Tariff exposure on building materials
high
As a major importer of steel, aluminum, and Chinese-manufactured goods, HD faces potential gross margin compression from tariff escalation. Gross margins are guided to approximately 33.1% for FY2026 with limited room to absorb cost increases in a weak demand environment.
Operating margin deterioration
high
Q1 FY2026 adjusted operating margin contracted 90 basis points to 12.3%. Full-year guidance of 12.8-13.0% adjusted operating margin suggests continued pressure from SRS dilution and fixed cost deleverage on weaker comps.
Earnings multiple compression
medium
P/E has compressed to 21.46x trailing, near the 5yr p25 of 21.4x. While this is now more attractive, further multiple compression is possible if FY2026 EPS growth fails to materialize within the guided flat to 4% range.

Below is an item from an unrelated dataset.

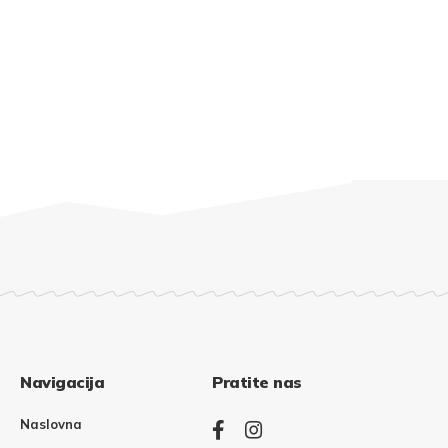
Navigacija
Pratite nas
Naslovna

Consumer spending slowdown
medium
Elevated consumer debt, potential recession risk, and reduced disposable income could further suppress discretionary home improvement spending beyond the housing cycle effect.
Skilled labor shortage
medium
A persistent shortage of skilled tradespeople constrains Pro customer capacity to take on projects, creating a ceiling on Pro segment growth despite HD's investments in contractor tools and financing.
Growth Engines
Pro Contractor Segment growth
Pro customers account for roughly 50% of HD revenue (approximately $90B annually) within a $600B addressable Pro market. Higher ticket sizes, repeat purchasing, and new AI material estimation tools and financing products deepen engagement and switching costs.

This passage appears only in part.